(The problem)
Tell how many lines of the entries below include the string "carte". Respond with the number alone.

Stored data entries:
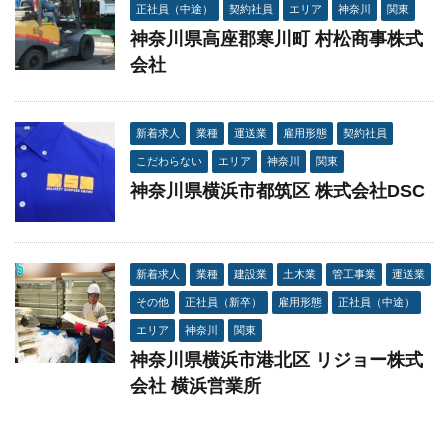
正社員（中途）
契約社員
エリア
神奈川
関東
神奈川県高座郡寒川町 村松商事株式
会社
新着求人
業種
運送業
雇用形態
契約社員
こだわらない
エリア
神奈川
関東
神奈川県横浜市都筑区 株式会社DSC
新着求人
業種
建設業
土木業
管工事業
運送業
その他
正社員（新卒）
雇用形態
正社員（中途）
エリア
神奈川
関東
神奈川県横浜市港北区 リジョー株式
会社 横浜営業所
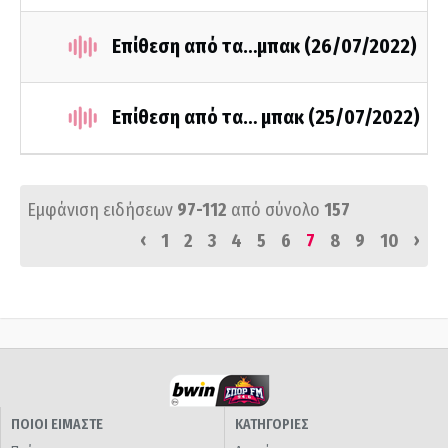
Επίθεση από τα…μπακ (26/07/2022)
Επίθεση από τα… μπακ (25/07/2022)
Εμφάνιση ειδήσεων
97-112
από σύνολο
157
‹
›
1
2
3
4
5
6
7
8
9
10
ΠΟΙΟΙ ΕΙΜΑΣΤΕ
ΚΑΤΗΓΟΡΙΕΣ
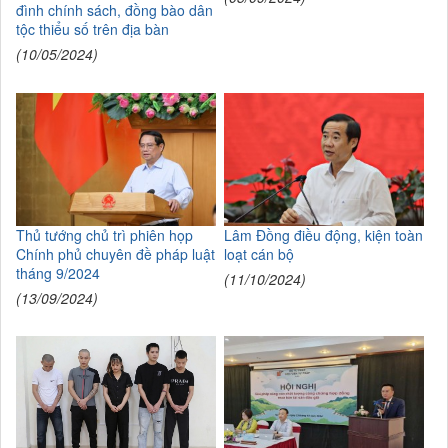
đình chính sách, đồng bào dân
tộc thiểu số trên địa bàn
(10/05/2024)
Thủ tướng chủ trì phiên họp
Lâm Đồng điều động, kiện toàn
Chính phủ chuyên đề pháp luật
loạt cán bộ
tháng 9/2024
(11/10/2024)
(13/09/2024)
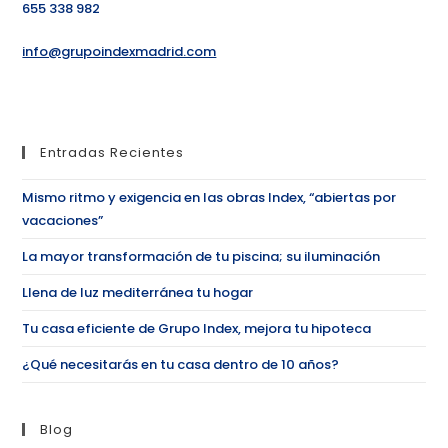
655 338 982
info@grupoindexmadrid.com
Entradas Recientes
Mismo ritmo y exigencia en las obras Index, “abiertas por
vacaciones”
La mayor transformación de tu piscina; su iluminación
Llena de luz mediterránea tu hogar
Tu casa eficiente de Grupo Index, mejora tu hipoteca
¿Qué necesitarás en tu casa dentro de 10 años?
Blog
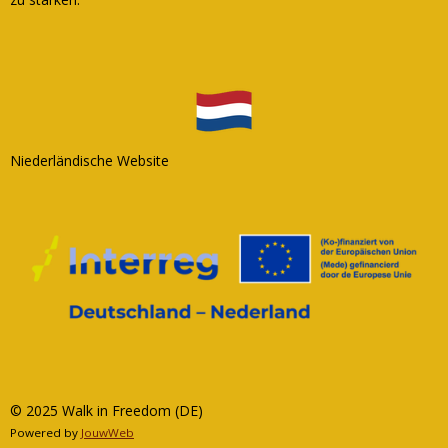
Niederländische Website
© 2025 Walk in Freedom (DE)
Powered by
JouwWeb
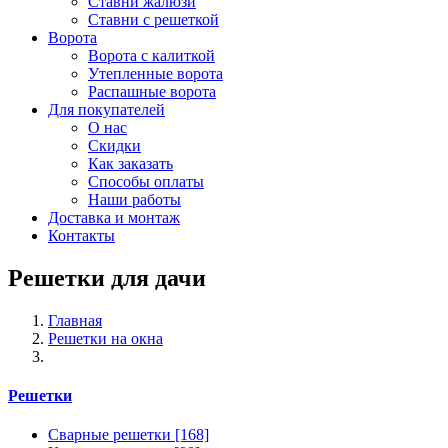
Ставни жалюзи
Ставни с решеткой
Ворота
Ворота с калиткой
Утепленные ворота
Распашные ворота
Для покупателей
О нас
Скидки
Как заказать
Способы оплаты
Наши работы
Доставка и монтаж
Контакты
Решетки для дачи
Главная
Решетки на окна
Решетки
Сварные решетки
[168]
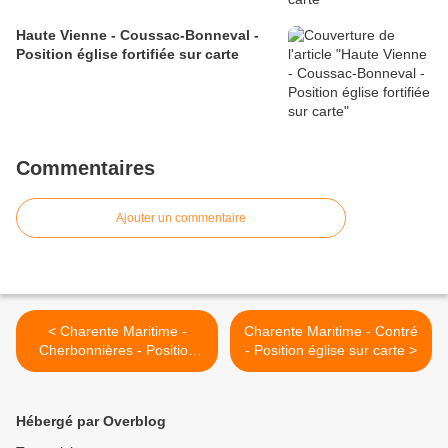
Haute Vienne - Coussac-Bonneval -
Position église fortifiée sur carte
Commentaires
Ajouter un commentaire
< Charente Maritime -
Charente Maritime - Contré
Cherbonnières - Position
- Position église sur carte >
église sur carte
Hébergé par Overblog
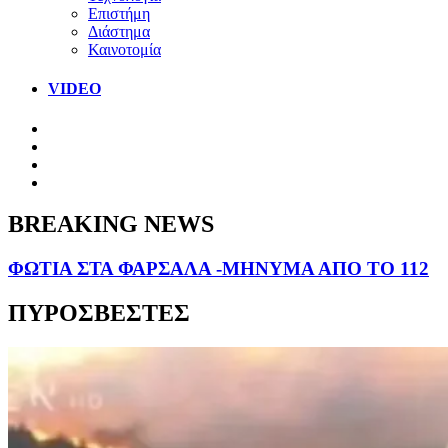
Επιστήμη
Διάστημα
Καινοτομία
VIDEO
BREAKING NEWS
ΦΩΤΙΑ ΣΤΑ ΦΑΡΣΑΛΑ -ΜΗΝΥΜΑ ΑΠΟ ΤΟ 112
ΠΥΡΟΣΒΕΣΤΕΣ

(Your solution)
3